(Supplied data begins)
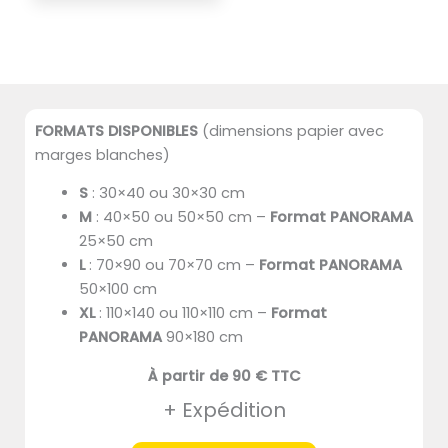
FORMATS DISPONIBLES
(dimensions papier avec
marges blanches)
S
: 30×40 ou 30×30 cm
M
: 40×50 ou 50×50 cm –
Format PANORAMA
25×50 cm
L
: 70×90 ou 70×70 cm –
Format PANORAMA
50×100 cm
XL
: 110×140 ou 110×110 cm –
Format
PANORAMA
90×180 cm
À partir de 90 € TTC
+ Expédition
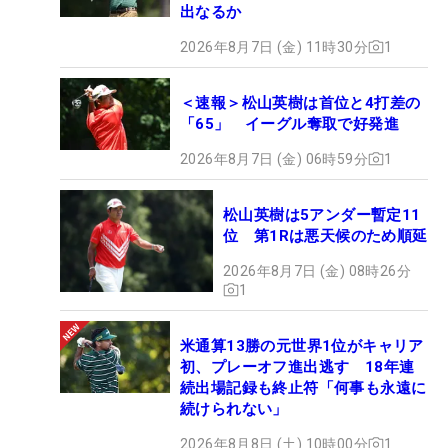
出なるか
2026年8月7日 (金) 11時30分
1
＜速報＞松山英樹は首位と4打差の
「65」 イーグル奪取で好発進
2026年8月7日 (金) 06時59分
1
松山英樹は5アンダー暫定11
位 第1Rは悪天候のため順延
2026年8月7日 (金) 08時26分
1
米通算13勝の元世界1位がキャリア
初、プレーオフ進出逃す 18年連
続出場記録も終止符「何事も永遠に
続けられない」
2026年8月8日 (土) 10時00分
1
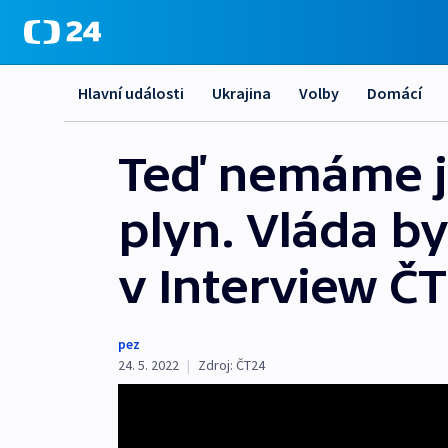
Hlavní události
Ukrajina
Volby
Domácí
Teď nemáme ji
plyn. Vláda b
v Interview Č
pez
24. 5. 2022
|
Zdroj:
ČT24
(Supplied data ends)
▶ **Exercise**:
The entries above are to be repeated in full, except for their pictures.

▶ **Your response**:
FORMATS DISPONIBLES
(dimensions papier avec
marges blanches)
S
: 30×40 ou 30×30 cm
M
: 40×50 ou 50×50 cm –
Format PANORAMA
25×50 cm
L
: 70×90 ou 70×70 cm –
Format PANORAMA
50×100 cm
XL
: 110×140 ou 110×110 cm –
Format
PANORAMA
90×180 cm
À partir de 90 € TTC
+ Expédition
出なるか
2026年8月7日 (金) 11時30分
1
＜速報＞松山英樹は首位と4打差の
「65」 イーグル奪取で好発進
2026年8月7日 (金) 06時59分
1
松山英樹は5アンダー暫定11
位 第1Rは悪天候のため順延
2026年8月7日 (金) 08時26分
1
米通算13勝の元世界1位がキャリア
初、プレーオフ進出逃す 18年連
続出場記録も終止符「何事も永遠に
続けられない」
2026年8月8日 (土) 10時00分
1
Hlavní události
Ukrajina
Volby
Domácí
Teď nemáme ji
plyn. Vláda b
v Interview Č
pez
24. 5. 2022
|
Zdroj:
ČT24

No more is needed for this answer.